While the power of the crown, supported by the aristocracy, peaceably governed the nations of Europe, society possessed, in the midst of its wretchedness, several different advantages which can now scarcely be appreciated or conceived.
The power of a part of his subjects was an insurmountable barrier to the tyranny of the prince; and the monarch who felt the almost divine character which he enjoyed in the eyes of the multitude, derived a motive for the just use of his power from the respect which he inspired.
High as they were placed above the people, the nobles could not but take that calm and benevolent interest in its fate which the shepherd feels toward his flock; and without acknowledging the poor as their equals, they watched over the destiny of those whose welfare Providence had intrusted to their care.
The people, never having conceived the idea of a social condition different from its own, and entertaining no expectation of ever ranking with its chiefs, received benefits from them without discussing their rights. It grew attached to them when they were clement and just, but it submitted without resistance or servility to their exactions, as to the inevitable visitations of the arm of God. Custom, and the manners of the time, had moreover created a species of law in the midst of violence, and established certain limits to oppression.

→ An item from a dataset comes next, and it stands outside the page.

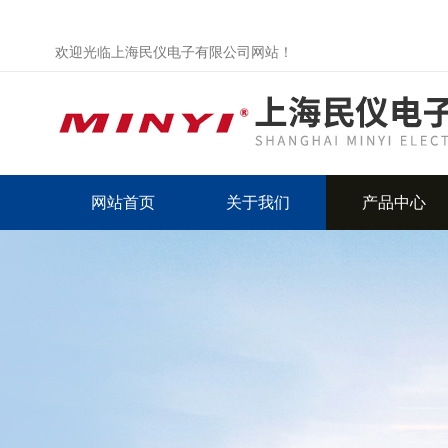
欢迎光临上海民仪电子有限公司网站！
网站首页
关于我们
产品中心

As the noble never suspected that any one would attempt to deprive him of the privileges which he believed to be legitimate, and as the serf looked upon his own inferiority as a consequence of the immutable order of nature, it is easy to imagine that a mutual exchange of good-will took place between two classes so differently gifted by fate. Inequality and wretchedness were then to be found in society; but the souls of neither rank of men were degraded.
Men are not corrupted by the exercise of power or debased by the habit of obedience; but by the exercise of power which they believe to be illegal, and by obedience to a rule which they consider to be usurped and oppressive.
On one side were wealth, strength, and leisure, accompanied by the refinement of luxury, the elegance of taste, the pleasures of wit, and the religion of art. On the other were labor, and a rude ignorance; but in the midst of this coarse and ignorant multitude, it was not uncommon to meet with energetic passions, generous sentiments, profound religious convictions, and independent virtues.
The body of a state thus organized, might boast of its stability, its power, and above all, of its glory.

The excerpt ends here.